### [Exercise prompt]
Print everything in the records exactly. Leave the pictures out.
── Input material ──
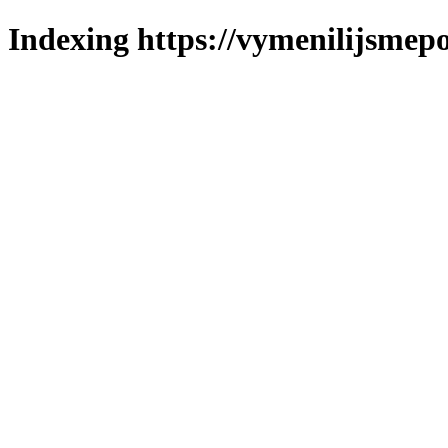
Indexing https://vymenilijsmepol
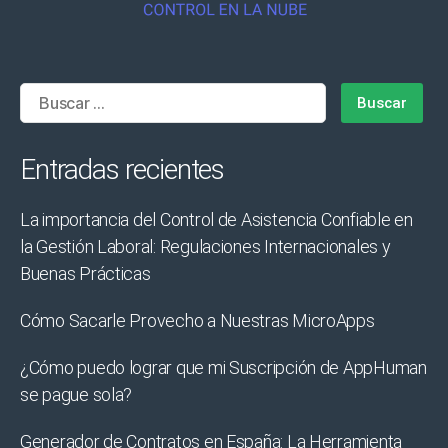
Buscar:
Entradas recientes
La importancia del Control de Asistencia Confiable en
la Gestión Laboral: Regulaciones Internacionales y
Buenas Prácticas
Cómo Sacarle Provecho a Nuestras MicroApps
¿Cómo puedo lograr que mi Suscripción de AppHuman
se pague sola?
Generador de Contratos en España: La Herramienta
───
### [Task response]
Indexing https://vymenilijsmepol
Buscar:
Entradas recientes
La importancia del Control de Asistencia Confiable en
la Gestión Laboral: Regulaciones Internacionales y
Buenas Prácticas
Cómo Sacarle Provecho a Nuestras MicroApps
¿Cómo puedo lograr que mi Suscripción de AppHuman
se pague sola?
Generador de Contratos en España: La Herramienta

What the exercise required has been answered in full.